1 files changed, 0 insertions, 452 deletions
diff --git a/bdb/db/Design.fileop b/bdb/db/Design.fileop
deleted file mode 100644
index 187f1ffaf22..00000000000
--- a/bdb/db/Design.fileop
+++ /dev/null
@@ -1,452 +0,0 @@
-# $Id: Design.fileop,v 11.4 2000/02/19 20:57:54 bostic Exp $
-
-The design of file operation recovery.
-
-Keith has asked me to write up notes on our current status of database
-create and delete and recovery, why it's so hard, and how we've violated
-all the cornerstone assumptions on which our recovery framework is based.
-
-I am including two documents at the end of this one.   The first is the
-initial design of the recoverability of file create and delete (there is
-no talk of subdatabases there, because we didn't think we'd have to do
-anything special there).  I will annotate this document on where things
-changed.
-
-The second is the design of recd007 which is supposed to test our ability
-to recover these operations regardless of where one crashes.  This test
-is fundamentally different from our other recovery tests in the following
-manner.  Normally, the application controls transaction boundaries.

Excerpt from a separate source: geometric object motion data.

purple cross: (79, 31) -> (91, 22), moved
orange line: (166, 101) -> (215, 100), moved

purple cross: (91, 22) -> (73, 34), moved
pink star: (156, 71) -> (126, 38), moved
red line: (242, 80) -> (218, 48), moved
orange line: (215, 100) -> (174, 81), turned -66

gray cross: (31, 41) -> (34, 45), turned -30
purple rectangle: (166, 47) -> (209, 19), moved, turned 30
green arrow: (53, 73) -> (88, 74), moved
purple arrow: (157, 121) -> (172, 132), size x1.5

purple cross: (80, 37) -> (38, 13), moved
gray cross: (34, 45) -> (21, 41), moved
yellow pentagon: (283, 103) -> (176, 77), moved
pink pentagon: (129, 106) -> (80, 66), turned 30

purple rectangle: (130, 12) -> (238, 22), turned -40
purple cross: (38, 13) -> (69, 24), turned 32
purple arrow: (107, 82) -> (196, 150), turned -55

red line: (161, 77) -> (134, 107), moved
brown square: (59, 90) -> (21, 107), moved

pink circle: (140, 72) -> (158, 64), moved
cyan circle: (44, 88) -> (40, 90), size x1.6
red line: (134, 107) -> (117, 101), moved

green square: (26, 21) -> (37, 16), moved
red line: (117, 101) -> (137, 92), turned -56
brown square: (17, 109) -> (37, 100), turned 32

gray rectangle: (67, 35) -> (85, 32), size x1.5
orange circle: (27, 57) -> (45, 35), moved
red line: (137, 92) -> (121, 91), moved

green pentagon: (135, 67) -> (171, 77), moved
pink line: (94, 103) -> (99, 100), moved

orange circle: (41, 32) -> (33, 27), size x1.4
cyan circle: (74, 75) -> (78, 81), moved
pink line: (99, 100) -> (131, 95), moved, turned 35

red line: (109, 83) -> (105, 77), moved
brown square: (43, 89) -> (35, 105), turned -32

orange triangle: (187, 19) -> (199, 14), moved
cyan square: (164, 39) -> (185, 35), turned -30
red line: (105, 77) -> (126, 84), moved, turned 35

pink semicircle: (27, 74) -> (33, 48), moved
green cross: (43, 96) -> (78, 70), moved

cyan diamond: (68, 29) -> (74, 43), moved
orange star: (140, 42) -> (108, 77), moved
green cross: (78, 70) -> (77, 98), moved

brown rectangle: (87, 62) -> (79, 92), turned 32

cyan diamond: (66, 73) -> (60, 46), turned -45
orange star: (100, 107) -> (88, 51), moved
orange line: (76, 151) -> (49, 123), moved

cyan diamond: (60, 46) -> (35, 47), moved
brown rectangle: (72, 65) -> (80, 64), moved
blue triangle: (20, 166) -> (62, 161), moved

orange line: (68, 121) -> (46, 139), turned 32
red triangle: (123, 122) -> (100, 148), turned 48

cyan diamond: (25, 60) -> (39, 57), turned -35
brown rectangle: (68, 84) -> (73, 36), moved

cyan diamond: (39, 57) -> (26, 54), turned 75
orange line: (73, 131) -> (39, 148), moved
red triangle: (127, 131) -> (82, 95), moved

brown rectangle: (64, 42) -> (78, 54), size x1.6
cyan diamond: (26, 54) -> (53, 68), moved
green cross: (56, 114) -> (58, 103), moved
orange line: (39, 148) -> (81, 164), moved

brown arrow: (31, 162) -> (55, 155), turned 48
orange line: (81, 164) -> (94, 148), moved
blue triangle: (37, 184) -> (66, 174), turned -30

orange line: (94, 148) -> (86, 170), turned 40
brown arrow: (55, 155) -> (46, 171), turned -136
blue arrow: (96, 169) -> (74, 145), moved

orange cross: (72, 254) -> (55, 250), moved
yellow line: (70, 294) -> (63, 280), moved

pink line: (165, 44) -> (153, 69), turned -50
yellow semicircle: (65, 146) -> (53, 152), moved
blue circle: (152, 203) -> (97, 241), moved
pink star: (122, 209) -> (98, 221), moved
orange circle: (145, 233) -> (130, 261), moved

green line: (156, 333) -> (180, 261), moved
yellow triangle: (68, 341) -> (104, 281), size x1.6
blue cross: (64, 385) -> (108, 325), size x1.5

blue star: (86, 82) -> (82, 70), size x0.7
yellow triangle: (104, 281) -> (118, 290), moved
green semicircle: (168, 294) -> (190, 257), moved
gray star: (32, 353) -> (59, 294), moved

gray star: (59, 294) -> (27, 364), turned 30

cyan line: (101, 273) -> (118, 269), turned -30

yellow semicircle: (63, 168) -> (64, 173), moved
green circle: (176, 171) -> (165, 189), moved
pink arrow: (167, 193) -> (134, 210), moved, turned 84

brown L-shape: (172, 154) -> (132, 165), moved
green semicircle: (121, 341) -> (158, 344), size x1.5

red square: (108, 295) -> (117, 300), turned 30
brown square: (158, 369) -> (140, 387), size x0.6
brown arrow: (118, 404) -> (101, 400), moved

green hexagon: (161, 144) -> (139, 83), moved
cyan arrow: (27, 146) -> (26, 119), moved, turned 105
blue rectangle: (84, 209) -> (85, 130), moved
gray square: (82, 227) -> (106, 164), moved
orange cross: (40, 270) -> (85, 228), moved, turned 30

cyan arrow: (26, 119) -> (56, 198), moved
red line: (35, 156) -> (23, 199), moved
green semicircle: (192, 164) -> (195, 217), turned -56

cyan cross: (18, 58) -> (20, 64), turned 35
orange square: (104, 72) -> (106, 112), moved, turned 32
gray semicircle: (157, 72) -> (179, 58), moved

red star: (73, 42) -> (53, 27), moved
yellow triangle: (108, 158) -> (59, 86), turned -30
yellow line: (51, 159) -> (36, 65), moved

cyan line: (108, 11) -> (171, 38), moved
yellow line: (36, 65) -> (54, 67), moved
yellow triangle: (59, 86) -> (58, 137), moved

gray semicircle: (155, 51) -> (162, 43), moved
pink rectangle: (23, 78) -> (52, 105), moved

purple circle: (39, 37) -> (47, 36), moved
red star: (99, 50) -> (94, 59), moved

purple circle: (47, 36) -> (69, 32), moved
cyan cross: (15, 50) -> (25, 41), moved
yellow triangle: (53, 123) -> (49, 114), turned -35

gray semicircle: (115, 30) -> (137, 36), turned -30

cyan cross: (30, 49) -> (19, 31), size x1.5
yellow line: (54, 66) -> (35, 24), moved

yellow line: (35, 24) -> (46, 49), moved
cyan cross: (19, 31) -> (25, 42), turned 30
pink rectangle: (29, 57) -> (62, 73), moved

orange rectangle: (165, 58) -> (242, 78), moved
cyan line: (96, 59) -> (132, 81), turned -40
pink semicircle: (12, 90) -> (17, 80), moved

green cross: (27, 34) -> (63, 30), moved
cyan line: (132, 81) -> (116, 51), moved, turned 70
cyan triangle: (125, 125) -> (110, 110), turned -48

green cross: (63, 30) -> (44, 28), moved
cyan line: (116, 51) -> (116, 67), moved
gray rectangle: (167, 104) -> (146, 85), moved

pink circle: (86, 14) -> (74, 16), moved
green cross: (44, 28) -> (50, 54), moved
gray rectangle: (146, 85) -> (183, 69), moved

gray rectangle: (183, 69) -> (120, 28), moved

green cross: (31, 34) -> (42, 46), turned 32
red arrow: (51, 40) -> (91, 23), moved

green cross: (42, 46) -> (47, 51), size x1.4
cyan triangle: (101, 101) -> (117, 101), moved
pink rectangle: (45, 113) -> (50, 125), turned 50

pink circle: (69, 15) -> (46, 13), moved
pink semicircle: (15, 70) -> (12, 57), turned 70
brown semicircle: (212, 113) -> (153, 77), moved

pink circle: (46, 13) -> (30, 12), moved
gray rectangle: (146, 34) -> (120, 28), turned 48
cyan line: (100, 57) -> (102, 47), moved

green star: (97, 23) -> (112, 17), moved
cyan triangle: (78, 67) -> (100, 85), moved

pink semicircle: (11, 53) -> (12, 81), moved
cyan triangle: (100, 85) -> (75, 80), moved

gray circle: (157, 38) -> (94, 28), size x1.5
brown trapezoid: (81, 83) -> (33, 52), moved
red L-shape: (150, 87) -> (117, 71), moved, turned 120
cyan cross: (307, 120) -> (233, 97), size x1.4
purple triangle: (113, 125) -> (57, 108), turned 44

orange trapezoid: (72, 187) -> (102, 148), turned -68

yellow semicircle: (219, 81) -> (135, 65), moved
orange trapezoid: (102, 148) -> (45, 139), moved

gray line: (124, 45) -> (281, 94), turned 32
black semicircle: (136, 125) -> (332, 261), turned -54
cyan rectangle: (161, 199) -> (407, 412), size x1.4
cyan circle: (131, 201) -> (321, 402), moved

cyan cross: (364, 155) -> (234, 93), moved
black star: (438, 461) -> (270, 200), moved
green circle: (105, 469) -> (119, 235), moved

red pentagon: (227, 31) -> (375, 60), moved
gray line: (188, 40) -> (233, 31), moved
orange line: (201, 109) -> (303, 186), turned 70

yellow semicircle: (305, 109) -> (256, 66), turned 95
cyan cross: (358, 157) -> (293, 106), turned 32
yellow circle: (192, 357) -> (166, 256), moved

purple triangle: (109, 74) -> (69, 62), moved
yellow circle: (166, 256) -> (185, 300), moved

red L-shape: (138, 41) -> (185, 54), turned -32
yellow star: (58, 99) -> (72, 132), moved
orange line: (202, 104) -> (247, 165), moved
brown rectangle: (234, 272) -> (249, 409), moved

-Therefore, we can perform an operation and then decide whether to commit
-or abort it.  In the normal recovery tests, we force the database into
-each of the four possible states from a recovery perspective:
-
-	database is pre-op, undo (do nothing)
-	database is pre-op, redo
-	database is post-op, undo
-	database is post-op, redo (do nothing)
-
-By copying databases at various points and initiating txn_commit and abort
-appropriately, we can make all these things happen.  Notice that the one
-case we don't handle is where page A is in one state (e.g., pre-op) and
-page B is in another state (e.g., post-op).  I will argue that these don't
-matter because each page is recovered independently.  If anyone can poke
-holes in this, I'm interested.
-
-The problem with create/delete recovery testing is that the transaction
-is begun and ended all inside the library.  Therefore, there is never any
-point (outside the library) where we can copy files and or initiate
-abort/commit.  In order to still put the recovery code through its paces,
-Sue designed an infrastructure that lets you tell the library where to
-make copies of things and where to suddenly inject errors so that the
-transaction gets aborted.  This level of detail allows us to push the
-create/delete recovery code through just about every recovery path
-possible (although I'm sure Mike will tell me I'm wrong when he starts to
-run code coverage tools).
-
-OK, so that's all preamble and a brief discussion of the documents I'm
-enclosing.
-
-Why was this so hard and painful and why is the code so Q@#$!% complicated?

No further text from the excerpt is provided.